From 9bf9be216ec17679e32abd9e896207aa4fcd7de4 Mon Sep 17 00:00:00 2001
From: Thilo von Neumann <tvn@mail.upb.de>
Date: Thu, 29 Aug 2024 08:06:39 +0200
Subject: [PATCH] Add apply_dicp_assignment

---
 meeteval/wer/wer/di_cp.py | 83 ++++++++++++++++++++++++++-------------
 1 file changed, 56 insertions(+), 27 deletions(-)
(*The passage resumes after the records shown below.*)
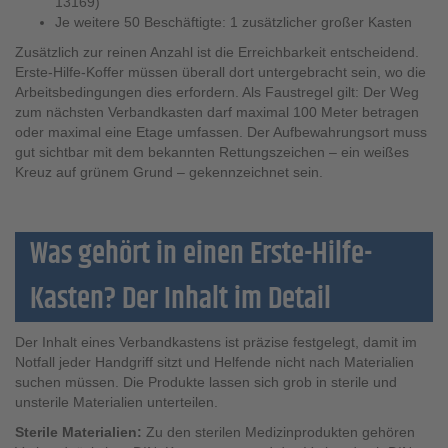
13169)
Je weitere 50 Beschäftigte: 1 zusätzlicher großer Kasten
Zusätzlich zur reinen Anzahl ist die Erreichbarkeit entscheidend.
Erste-Hilfe-Koffer müssen überall dort untergebracht sein, wo die
Arbeitsbedingungen dies erfordern. Als Faustregel gilt: Der Weg
zum nächsten Verbandkasten darf maximal 100 Meter betragen
oder maximal eine Etage umfassen. Der Aufbewahrungsort muss
gut sichtbar mit dem bekannten Rettungszeichen – ein weißes
Kreuz auf grünem Grund – gekennzeichnet sein.
Was gehört in einen Erste-Hilfe-
Kasten? Der Inhalt im Detail
Der Inhalt eines Verbandkastens ist präzise festgelegt, damit im
Notfall jeder Handgriff sitzt und Helfende nicht nach Materialien
suchen müssen. Die Produkte lassen sich grob in sterile und
unsterile Materialien unterteilen.
Sterile Materialien:
Zu den sterilen Medizinprodukten gehören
diff --git a/meeteval/wer/wer/di_cp.py b/meeteval/wer/wer/di_cp.py
index 339fc14c..4ae7219e 100644
--- a/meeteval/wer/wer/di_cp.py
+++ b/meeteval/wer/wer/di_cp.py
@@ -11,6 +11,7 @@
     'DICPErrorRate',
     'greedy_di_cp_word_error_rate',
     'greedy_di_cp_word_error_rate_multifile',
+    'apply_dicp_assignment',
 ]
 
 
@@ -19,33 +20,7 @@ class DICPErrorRate(ErrorRate):
     assignment: Tuple[int, ...]
 
     def apply_assignment(self, reference, hypothesis):
-        if reference != []:  # Special case where we don't want to handle [] as SegLST
-            from meeteval.io.seglst import SegLST, asseglistconvertible
-            import meeteval
-            try:
-                h_conv = asseglistconvertible(hypothesis, py_convert=False)
-            except:
-                pass
-            else:
-                hypothesis = h_conv.to_seglst()
-
-                if 'segment_index' in hypothesis.T.keys():
-                    hypothesis = hypothesis.groupby('segment_index').values()
-                else:
-                    hypothesis = [[r] for r in hypothesis]
-
-                assert len(hypothesis) == len(self.assignment), (len(hypothesis), len(self.assignment))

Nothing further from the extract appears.